--- WHAT IS REQUIRED ---
Output what the records say, word for word, with no images.

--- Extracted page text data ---
▬▬▬▬▬▬▬▬▬▬

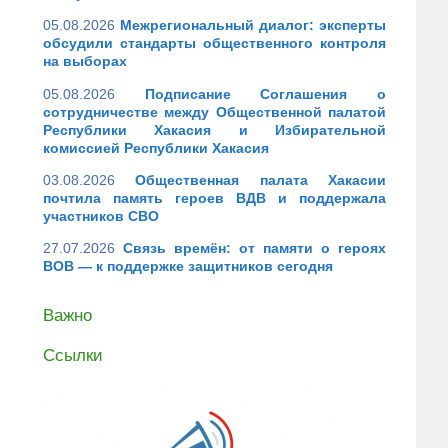
05.08.2026
Межрегиональный диалог: эксперты
обсудили стандарты общественного контроля
на выборах
05.08.2026
Подписание Соглашения о
сотрудничестве между Общественной палатой
Республики Хакасия и Избирательной
комиссией Республики Хакасия
03.08.2026
Общественная палата Хакасии
почтила память героев ВДВ и поддержала
участников СВО
27.07.2026
Связь времён: от памяти о героях
ВОВ — к поддержке защитников сегодня
Важно
Ссылки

▬▬▬▬▬▬▬▬▬▬

--- OUTPUT BELOW ---
05.08.2026
Межрегиональный диалог: эксперты
обсудили стандарты общественного контроля
на выборах
05.08.2026
Подписание Соглашения о
сотрудничестве между Общественной палатой
Республики Хакасия и Избирательной
комиссией Республики Хакасия
03.08.2026
Общественная палата Хакасии
почтила память героев ВДВ и поддержала
участников СВО
27.07.2026
Связь времён: от памяти о героях
ВОВ — к поддержке защитников сегодня
Важно
Ссылки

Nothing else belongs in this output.